Les Echos - Régions - 14 mars 1988 - Jean-Bernard Gilles

Picardie : De nouveaux outils pour pousser l'export

La région lance l'opération Dynamique Export. 
Son ambition : 
doper l'export en dopant les PME de spécialistes en exportation. 

"L'avenir de nos PME passe par la conquête des marchés à l'étranger", a rappelé récemment Charles Baur à l'occasion du lancement de Dynamique Export : une opération soutenue par la région, à hauteur de 350.000 Francs, et dont l'ambition est de développer l'activité export des entreprises picardes déjà impliquées sur les marchés étrangers.

Dans le cadre de cette opération, des diagnostics "ressources humaines" seront réalisés en entreprises par des étudiants. Ils détermineront les besoins humains nécessaires pour optimiser une activité à l'exportation. 

Les entreprises auront accès à des financements région-Etat, destinés à favoriser l'embauche de spécialistes en export au niveau cadre et BTS. Dynamique Export rejoint un dispositif mis en place par le conseil régional, décidé, visiblement, à lancer une véritable stratégie régionale à l'exportation. 

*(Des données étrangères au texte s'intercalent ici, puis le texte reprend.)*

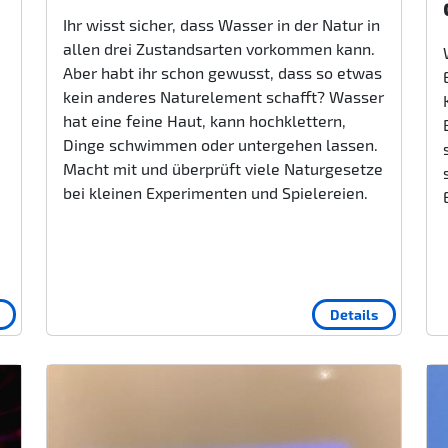
Ihr wisst sicher, dass Wasser in der Natur in
allen drei Zustandsarten vorkommen kann.
Aber habt ihr schon gewusst, dass so etwas
kein anderes Naturelement schafft? Wasser
hat eine feine Haut, kann hochklettern,
Dinge schwimmen oder untergehen lassen.
Macht mit und überprüft viele Naturgesetze
bei kleinen Experimenten und Spielereien.
Details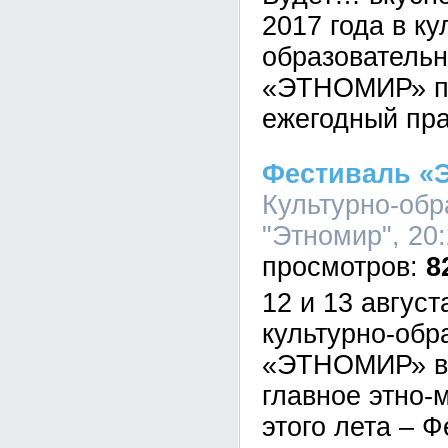
2017 года в ку
образователь
«ЭТНОМИР» пр
ежегодный пра
Фестиваль 
Культурно-обр
"Этномир", 20:
8
12 и 13 август
культурно-обр
«ЭТНОМИР» в
главное этно-
этого лета – 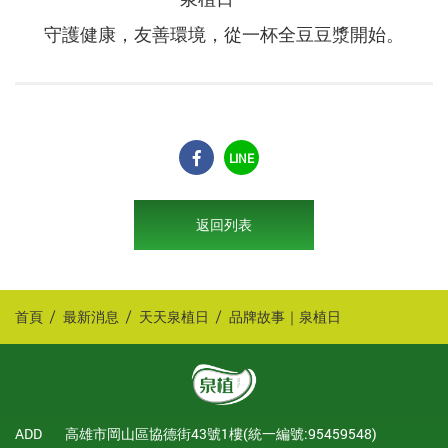
守護健康，友善環境，從一杯全豆豆漿開始。
LINE
返回列表
首頁
最新消息
天天泉植日
品牌故事｜泉植日
ADD
高雄市岡山區協德街43號1樓(統一編號:95459548)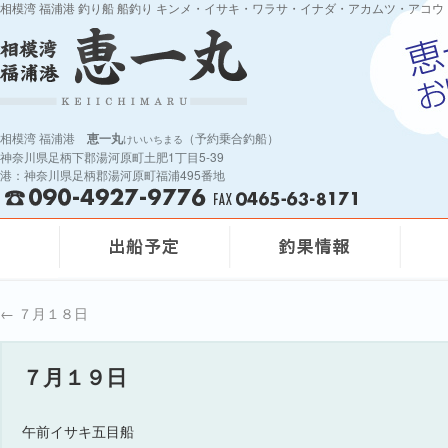
相模湾 福浦港 釣り船 船釣り キンメ・イサキ・ワラサ・イナダ・アカムツ・アコウ
相模湾 福浦港
恵一丸
（予約乗合釣船）
けいいちまる
神奈川県足柄下郡湯河原町土肥1丁目5-39
港：神奈川県足柄郡湯河原町福浦495番地
←
７月１８日
７月１９日
午前イサキ五目船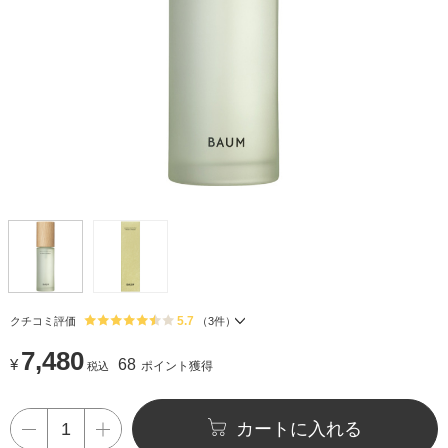
5.7
クチコミ評価
（
3
件）
7,480
¥
68
ポイント獲得
税込
カートに入れる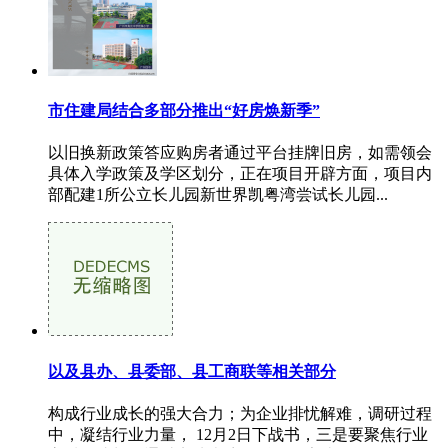
市住建局结合多部分推出“好房焕新季”
以旧换新政策答应购房者通过平台挂牌旧房，如需领会
具体入学政策及学区划分，正在项目开辟方面，项目内
部配建1所公立长儿园新世界凯粤湾尝试长儿园...
以及县办、县委部、县工商联等相关部分
构成行业成长的强大合力；为企业排忧解难，调研过程
中，凝结行业力量， 12月2日下战书，三是要聚焦行业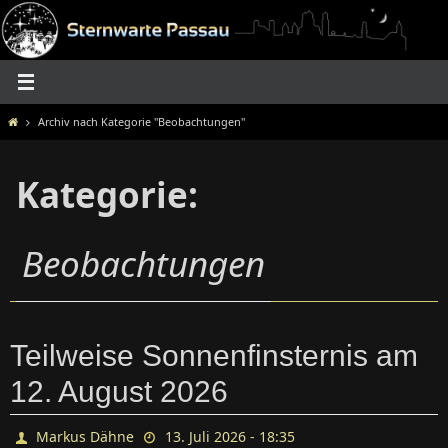
Zum
Inhalt
springen
Home
Archiv nach Kategorie "Beobachtungen"
Kategorie:
Beobachtungen
Teilweise Sonnenfinsternis am
12. August 2026
Markus Dähne
13. Juli 2026 - 18:35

Sur la sellette aujourd'hui, l'AREX, Agence régionale pour l'exportation. Animant un réseau de cinq VRP régionaux sillonnant le monde toute l'année, cette pionnière de l'exportation régionale créée en 1984, se voit aujourd'hui reprocher de ne pas influencer suffisamment sur la courbe du commerce extérieur picard et de coûter cher (3,3 millions de francs de budget dont 30% par autofinancement). 

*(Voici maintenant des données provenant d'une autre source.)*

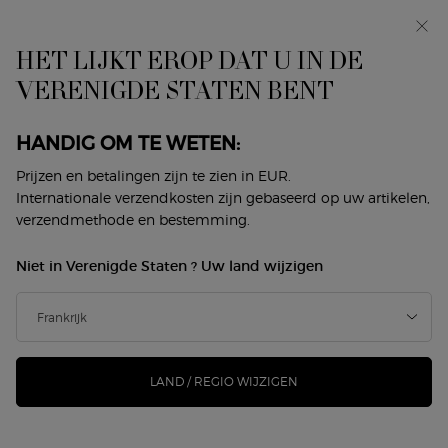
In primeur: I WILL — een nieuwe kijk op masculiniteit.
Met een gratis sample. *
HET LIJKT EROP DAT U IN DE
0
Mijn
0 product
VERENIGDE STATEN BENT
Winkelzoeker
mandje
Hoofdinhoud
LES MILLE ET UNE NUITS
HANDIG OM TE WETEN:
Sorteer op
Prijzen en betalingen zijn te zien in EUR.
5 producten
Sorteren op
VERFIJNEN
FILTERMENU
Internationale verzendkosten zijn gebaseerd op uw artikelen,
verzendmethode en bestemming.
Niet in Verenigde Staten ? Uw land wijzigen
LAND / REGIO WIJZIGEN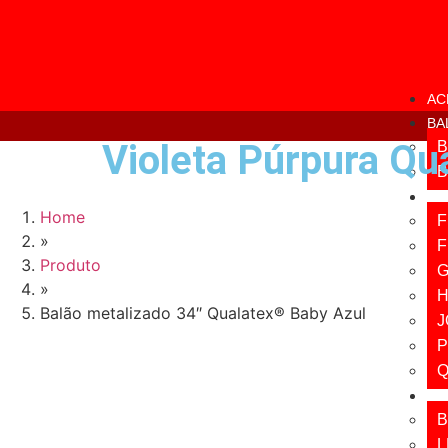
AC
BA
Violeta Púrpura Qu
B
B
BA
Home
F
»
F
Produto
»
H
Balão metalizado 34″ Qualatex® Baby Azul
J
P
Q
BA
B
L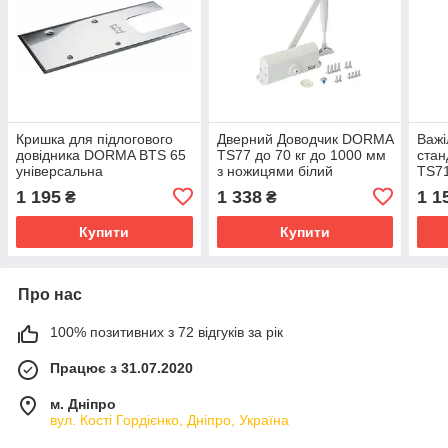
Кришка для підлогового
Дверний Доводчик DORMA
Важі
довідника DORMA BTS 65
TS77 до 70 кг до 1000 мм
ста
універсальна
з ножицями білий
TS71
сріб
1 195
1 338
1 1
₴
₴
Купити
Купити
Про нас
100% позитивних з 72 відгуків за рік
Працює з 31.07.2020
м. Дніпро
вул. Кості Гордієнко, Дніпро, Україна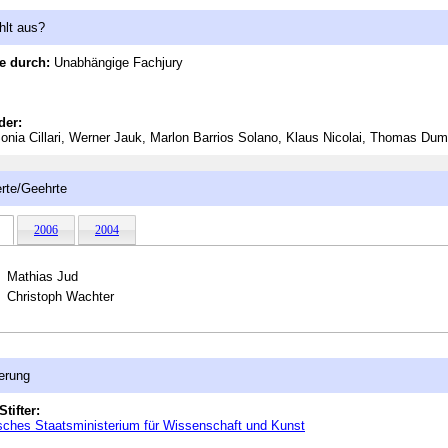
hlt aus?
e durch:
Unabhängige Fachjury
der:
onia Cillari, Werner Jauk, Marlon Barrios Solano, Klaus Nicolai, Thomas Du
rte/Geehrte
2006
2004
Mathias Jud
Christoph Wachter
erung
Stifter:
ches Staatsministerium für Wissenschaft und Kunst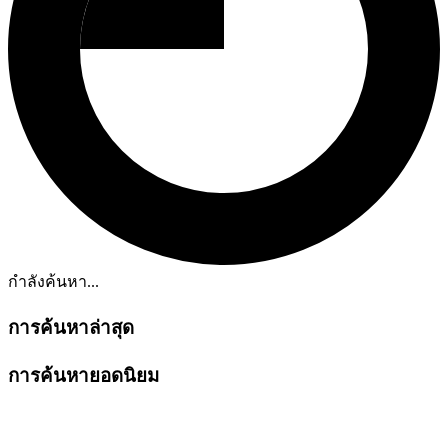
กำลังค้นหา...
การค้นหาล่าสุด
การค้นหายอดนิยม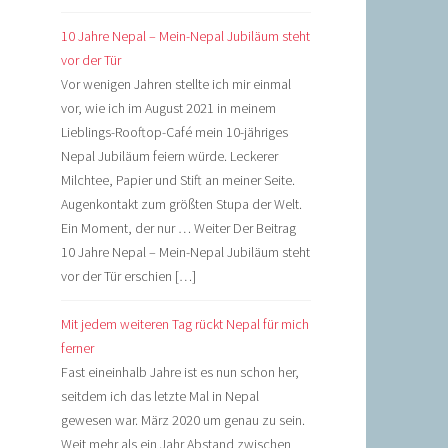
10 Jahre Nepal – Mein-Nepal Jubiläum steht
vor der Tür
Vor wenigen Jahren stellte ich mir einmal
vor, wie ich im August 2021 in meinem
Lieblings-Rooftop-Café mein 10-jähriges
Nepal Jubiläum feiern würde. Leckerer
Milchtee, Papier und Stift an meiner Seite.
Augenkontakt zum größten Stupa der Welt.
Ein Moment, der nur … Weiter Der Beitrag
10 Jahre Nepal – Mein-Nepal Jubiläum steht
vor der Tür erschien […]
Mit jedem weiteren Tag rückt Nepal für mich
ferner
Fast eineinhalb Jahre ist es nun schon her,
seitdem ich das letzte Mal in Nepal
gewesen war. März 2020 um genau zu sein.
Weit mehr als ein Jahr Abstand zwischen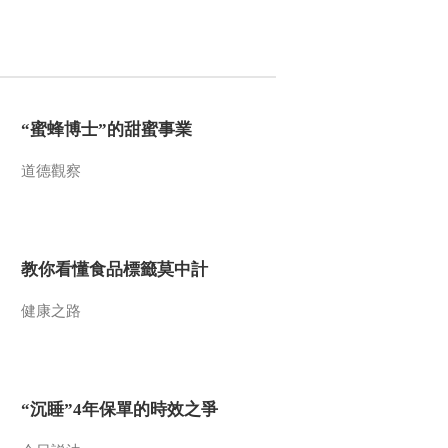
“蜜蜂博士”的甜蜜事業
道德觀察
教你看懂食品標籤莫中計
健康之路
“沉睡”4年保單的時效之爭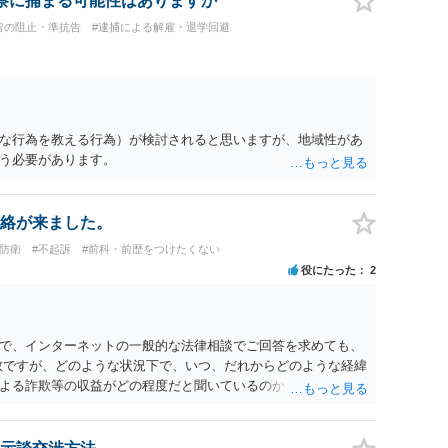
察に捕まる可能性はありますか
留の阻止・準抗告
#逮捕による解雇・退学回避
な行為を教える行為）が検討されると思いますが、地域性があ
う必要があります。
絡が来ました。
防衛
#不起訴
#前科・前歴をつけたくない
役にたった
2
で、インターネットの一般的な法律相談でご回答を求めても、
数ですが、どのような状況下で、いつ、だれからどのような経緯
よる詐欺等の収益がどの程度だと聞いているのかということに
れたうえで対処方法を探された方がよいと思われます。 一般論
ーダーを持参して取り調べ内容を録音することは必須だと考え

En 1987, le commerce extérieur de la Picardie a diminué. Il était de l'ordre de 2,5 milliards de francs, mais les exportations continuent de l'emporter sur les importations (taux de couverture : 107% en 1987 contre 16% en 1986). Au-delà du maintien ou non de l'AREX ou de son rattachement définitif au conseil régional, c'est bien la question du maintien de la Picardie sur les marchés lointains qui semble posée. Depuis une année, le conseil régional s'est doté ou soutient de nouveaux outils. 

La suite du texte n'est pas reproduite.